On Oct 24, 2012 at the news of a coming “Frankenstorm,” Rain for Rent began to mobilize equipment and personnel from the Western and Southern United States.
What later became known as Superstorm Sandy devastated the eastern seaboard of the United States on Oct 29. The hurricane brought a storm surge and sent 10 foot walls of water through New York and New Jersey, affecting millions of residents and companies in the area and killing more than 130 people.
As the storm passed, the flood waters remained and Rain for Rent’s mobilization and emergency preparedness helped residents and businesses across the affected areas. Equipment was dispatched to various sites to support the needs of the Northern New Jersey and the New York City metro area.
In all, more than 530 pumps were mobilized to the New York / New Jersey area along with 100 Rain for Rent employees to help the residents and companies of the Eastern U.S. grapple with dewatering to begin recovery.
New York Tunnels:
Tunnels used by vehicles to access New York were completely underwater. Dewatering the tunnels would allow additional support and relief operations access to the city. In addition to emergency generator power and piping systems at the Brooklyn Battery Tunnel, Rain for Rent mobilized HH125 and DV150i pumps to dewater the Queens Midtown Tunnel from the Queens and Manhattan sides. Water had to be pumped through the 1.3 mile long tunnel to discharge back into the ocean.
Electricity in New York:
More than 100,000 power lines were downed by the storm and surge. One transmission center flooded that provided electricity for more than 900,000 customers and millions of New York residents. Much of lower Manhattan remained in the dark for days following the storm.
Rain for Rent provided pumping needed to empty the underground transformer vaults to allow repairs to be made and power restored. Three teams worked 24 hour shifts, providing continual pumping for the utility.
New Jersey Refineries:
Fuel supplies in the cities dwindled and Refineries struggled to get back to normal operations.

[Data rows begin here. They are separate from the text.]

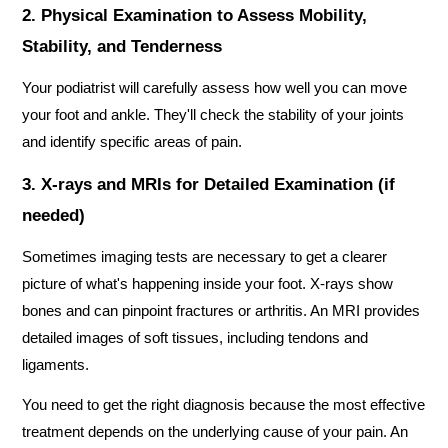
2. Physical Examination to Assess Mobility, 
Stability, and Tenderness
Your podiatrist will carefully assess how well you can move 
your foot and ankle. They'll check the stability of your joints 
and identify specific areas of pain.
3. X-rays and MRIs for Detailed Examination (if 
needed)
Sometimes imaging tests are necessary to get a clearer 
picture of what's happening inside your foot. X-rays show 
bones and can pinpoint fractures or arthritis. An MRI provides 
detailed images of soft tissues, including tendons and 
ligaments.
You need to get the right diagnosis because the most effective 
treatment depends on the underlying cause of your pain. An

Refineries and a tank terminal blending facilities in New Jersey utilized Rain for Rent to help them salvage their operations and begin producing fuel for the surrounding area. Dozens of pumps, tanks, spill containment solutions and hoses to were used for dewatering needs.
Fire suppression systems were provided water by high head pumps, capable of producing up to 2,000 GPM at 150 psi and personnel while the facility was brought back online.
Additionally, Rain for Rent had to recreate wastewater systems in one refinery with two DV150i pumps, sand-media filtration and carbon filtration to lower the total organic compound levels to less than 2 parts per million. The system was designed by Rain for Rent to run at the needed 2,000 GPM to return the facility to operation.
World Trade Center:
Below grade construction at the World Trade Center flooded with millions of gallons of storm and sea water. Working with the U.S. Army Corps of Engineers and using DV300i pumps to boost the flow of submersible pumps, construction pit flood levels dropped four feet within four minutes of operation.
New Jersey Train Station:
A major hub of transportation near the port of Newark needed to be drained. There was no access to create a pump station on land and access the tunnel, so a barge was floated in the port. The barge carried two DV300 pumps providing 8,000 GPM of dewatering.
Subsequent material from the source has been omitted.